Aureliano achava que a preparação de amostras de tecido fino poderia ajudar os cientistas a estudar a osteomielite para fins além da paleontologia.
“Os mecanismos de defesa do corpo ainda não estão 100% compreendidos”, diz Marcus Vinícius Guimarães de Lacerda, infectologista da Fundação de Medicina Tropical Doutor Heitor Vieira Dourado, que não participou da pesquisa. “Esse estudo pode nos ajudar a entender os mecanismos da inflamação ao longo do tempo e como esses mecanismos evoluíram”.
Foi quando cortaram o fóssil para preparar as amostras que Aureliano e a colega Fresia Ricardi Branco, geóloga e professora de paleontologia da Universidade Estadual de Campinas, viram os microfósseis, originalmente um conjunto de dez parasitas, pela primeira vez. Estupefatos, eles, então, chamaram a paleoparasitóloga Carolina Nascimento, da Universidade Federal de São Carlos, para dar uma olhada mais de perto.
Nascimento conseguiu identificar dezenas de outros, mais de 70 no total, dos microrganismos preservados, que revelaram ser parasitas do sangue. Antes disso, parasitas fossilizados só haviam sido encontrados em âmbar ou fezes fossilizadas.
Porém, uma coisa que a equipe ainda não descobriu é se os parasitas causaram a osteomielite ou se a infecção criou um ambiente ideal que permitiu que os parasitas se aproveitassem do dinossauro, entrassem em seus ossos e se desenvolvessem. Sem sinais de fratura ou mordida no osso, os pesquisadores ficaram se perguntando sobre como a infecção começou.
Agora, Ghilardi e Nascimento estão olhando mais de perto os parasitas para tentar encontrar respostas. Eles sabem que a única razão pela qual foram capazes de compreender as descobertas que fizeram foi o trabalho em equipe entre as especialidades paleontológicas, incluindo patologia, histologia e parasitologia. Eles acreditam que o trabalho conjunto conduzirá a resultados que evidenciem que suas pesquisas podem ajudar no avanço de outras áreas, como também a medicina.
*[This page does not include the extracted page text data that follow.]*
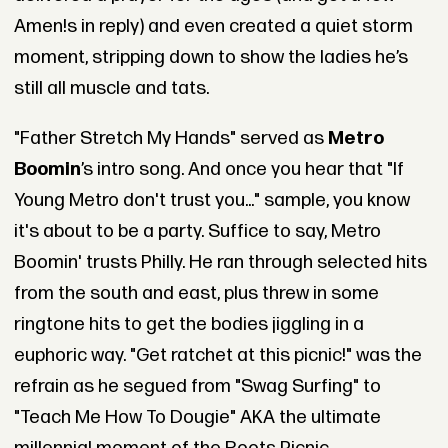
Amen!s in reply) and even created a quiet storm
moment, stripping down to show the ladies he’s
still all muscle and tats.
"Father Stretch My Hands" served as
Metro
Boomin
’s intro song. And once you hear that "If
Young Metro don't trust you..." sample, you know
it's about to be a party. Suffice to say, Metro
Boomin' trusts Philly. He ran through selected hits
from the south and east, plus threw in some
ringtone hits to get the bodies jiggling in a
euphoric way. "Get ratchet at this picnic!" was the
refrain as he segued from "Swag Surfing" to
"Teach Me How To Dougie" AKA the ultimate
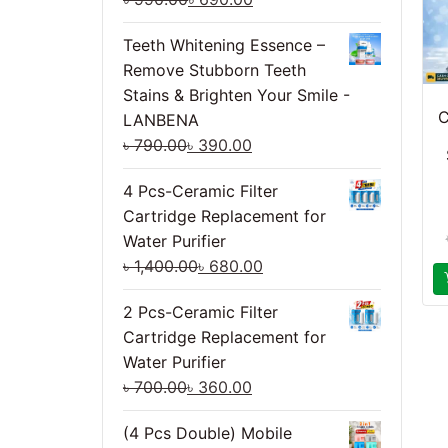
Teeth Whitening Essence –
Remove Stubborn Teeth
Stains & Brighten Your Smile -
C
LANBENA
৳
790.00
৳
390.00
4 Pcs-Ceramic Filter
Cartridge Replacement for
Water Purifier
৳
1,400.00
৳
680.00
2 Pcs-Ceramic Filter
Cartridge Replacement for
Water Purifier
৳
700.00
৳
360.00
(4 Pcs Double) Mobile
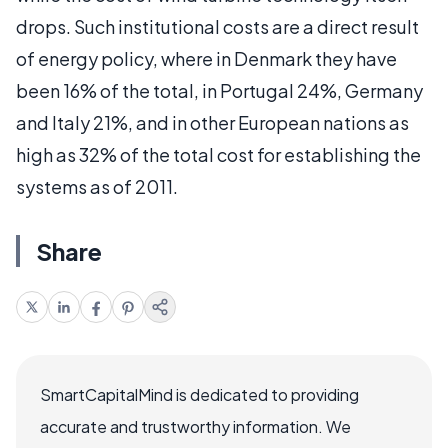
drops. Such institutional costs are a direct result
of energy policy, where in Denmark they have
been 16% of the total, in Portugal 24%, Germany
and Italy 21%, and in other European nations as
high as 32% of the total cost for establishing the
systems as of 2011.
Share
SmartCapitalMind is dedicated to providing
accurate and trustworthy information. We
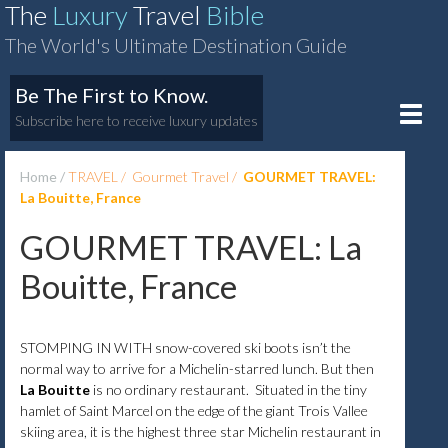
The
Luxury
Travel
Bible
The World's Ultimate Destination Guide
Be The First to Know.
Toggle
Subscribe here to receive luxury updates
naviga
Home
TRAVEL
Gourmet Travel
GOURMET TRAVEL:
La Bouitte, France
GOURMET TRAVEL: La
Bouitte, France
STOMPING IN WITH snow-covered ski boots isn’t the
normal way to arrive for a Michelin-starred lunch. But then
La Bouitte
is no ordinary restaurant. Situated in the tiny
hamlet of Saint Marcel on the edge of the giant Trois Vallee
skiing area, it is the highest three star Michelin restaurant in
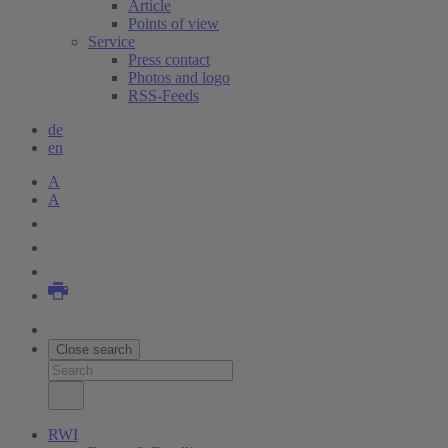
Article
Points of view
Service
Press contact
Photos and logo
RSS-Feeds
de
en
A
A
Close search
RWI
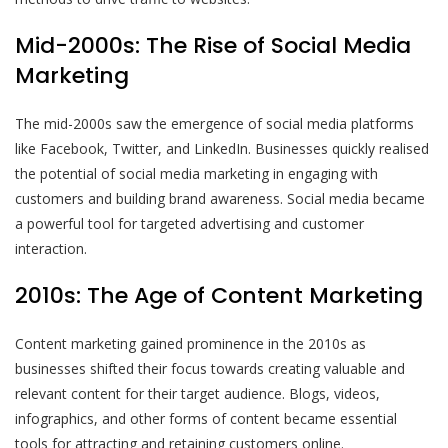
Mid-2000s: The Rise of Social Media
Marketing
The mid-2000s saw the emergence of social media platforms
like Facebook, Twitter, and LinkedIn. Businesses quickly realised
the potential of social media marketing in engaging with
customers and building brand awareness. Social media became
a powerful tool for targeted advertising and customer
interaction.
2010s: The Age of Content Marketing
Content marketing gained prominence in the 2010s as
businesses shifted their focus towards creating valuable and
relevant content for their target audience. Blogs, videos,
infographics, and other forms of content became essential
tools for attracting and retaining customers online.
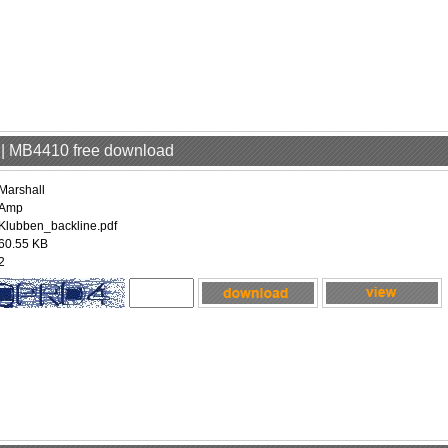
p | MB4410 free download
Marshall
Amp
Klubben_backline.pdf
60.55 KB
2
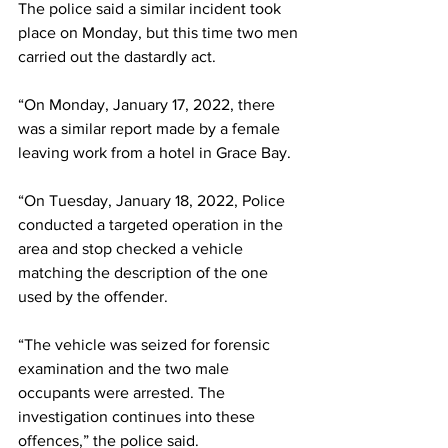
The police said a similar incident took 
place on Monday, but this time two men 
carried out the dastardly act.
“On Monday, January 17, 2022, there 
was a similar report made by a female 
leaving work from a hotel in Grace Bay.
“On Tuesday, January 18, 2022, Police 
conducted a targeted operation in the 
area and stop checked a vehicle 
matching the description of the one 
used by the offender. 
“The vehicle was seized for forensic 
examination and the two male 
occupants were arrested. The 
investigation continues into these 
offences,” the police said.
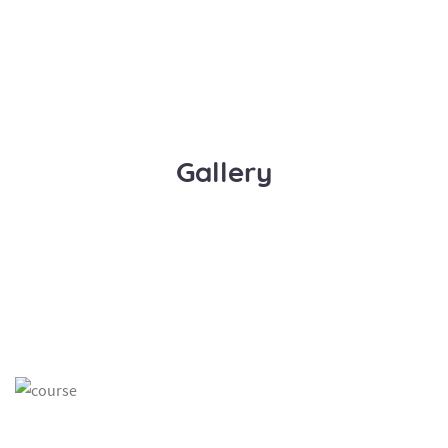
Gallery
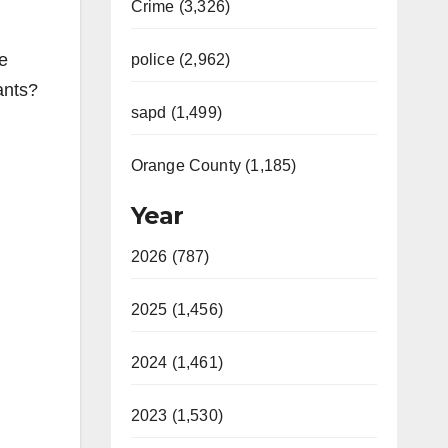
Crime (3,326)
e
police (2,962)
ants?
sapd (1,499)
Orange County (1,185)
Year
2026 (787)
2025 (1,456)
2024 (1,461)
2023 (1,530)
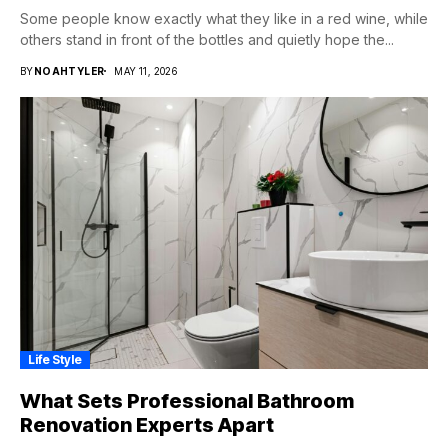
Some people know exactly what they like in a red wine, while
others stand in front of the bottles and quietly hope the...
BY
NOAHTYLER
MAY 11, 2026
Life Style
What Sets Professional Bathroom
Renovation Experts Apart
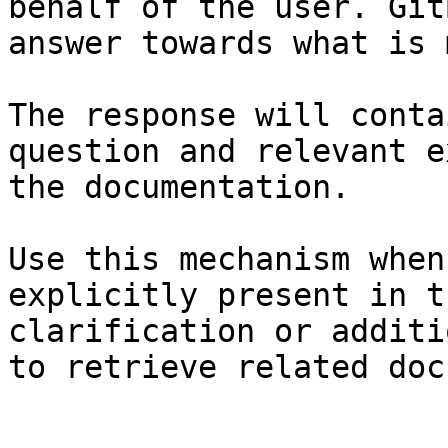
behalf of the user. Git
answer towards what is 
The response will conta
question and relevant e
the documentation.

Use this mechanism when
explicitly present in t
clarification or additi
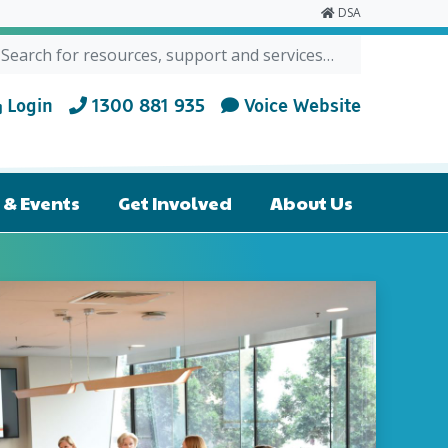
DSA
ch for:
RCH
Login
1300 881 935
Voice Website
& Events
Get Involved
About Us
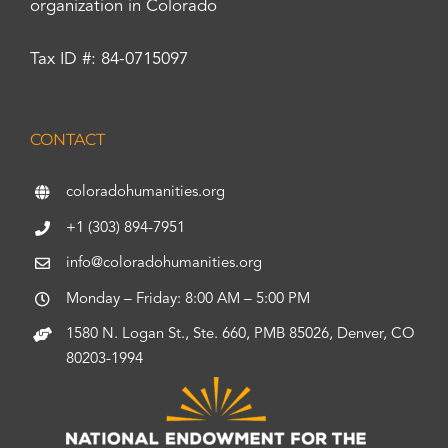
organization in Colorado
Tax ID #: 84-0715097
CONTACT
coloradohumanities.org
+1 (303) 894-7951
info@coloradohumanities.org
Monday – Friday: 8:00 AM – 5:00 PM
1580 N. Logan St., Ste. 660, PMB 85026, Denver, CO
80203-1994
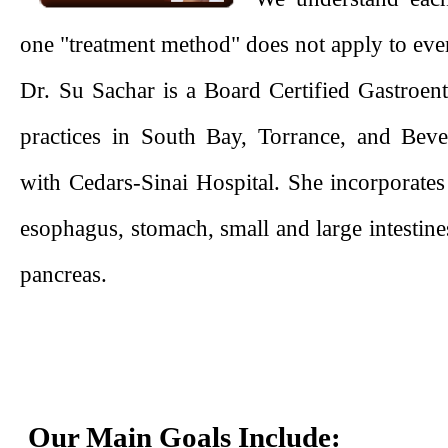
one "treatment method" does not apply to eve
Dr. Su Sachar is a Board Certified Gastroent
practices in South Bay, Torrance, and Bever
with Cedars-Sinai Hospital. She incorporates
esophagus, stomach, small and large intestines
pancreas.
Our Main Goals Include:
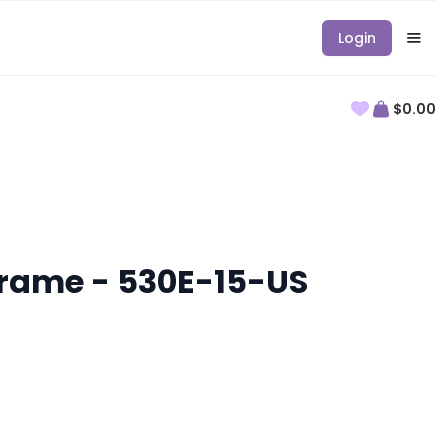
Login
$0.00
 Frame - 530E-15-US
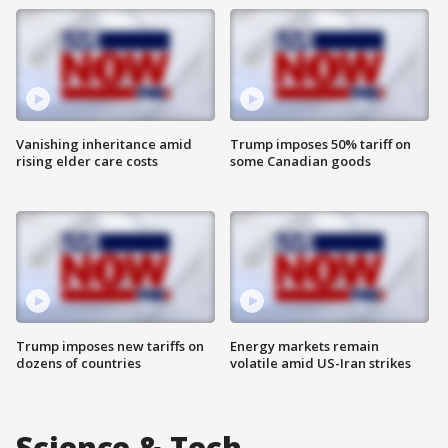
Vanishing inheritance amid
Trump imposes 50% tariff on
rising elder care costs
some Canadian goods
Trump imposes new tariffs on
Energy markets remain
dozens of countries
volatile amid US-Iran strikes
Science & Tech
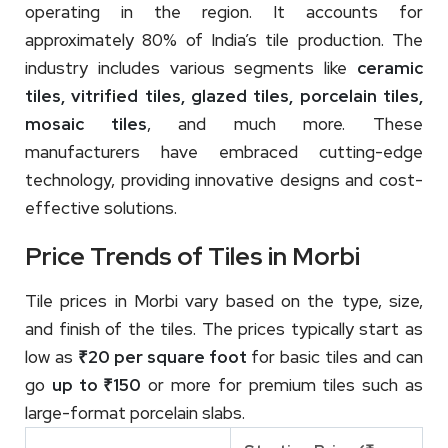
operating in the region. It accounts for
approximately 80% of India’s tile production. The
industry includes various segments like
ceramic
tiles, vitrified tiles, glazed tiles, porcelain tiles,
mosaic tiles
, and much more. These
manufacturers have embraced cutting-edge
technology, providing innovative designs and cost-
effective solutions.
Price Trends of Tiles in Morbi
Tile prices in Morbi vary based on the type, size,
and finish of the tiles. The prices typically start as
low as
₹20 per square foot
for basic tiles and can
go
up to ₹150
or more for premium tiles such as
large-format porcelain slabs.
Compreender os caminhos evolutivos da doença, diz Ghilardi, é crucial, principalmente quando envolve parasitas. Saber como a osteomielite afetou animais pré-históricos, como os dinossauros, e como evoluiu antes de infectar animais e humanos hoje, pode ser a chave para encontrar uma maneira de combatê-la.
“Isso pode nos dar uma pista”, diz ela, “de onde procurar uma cura”.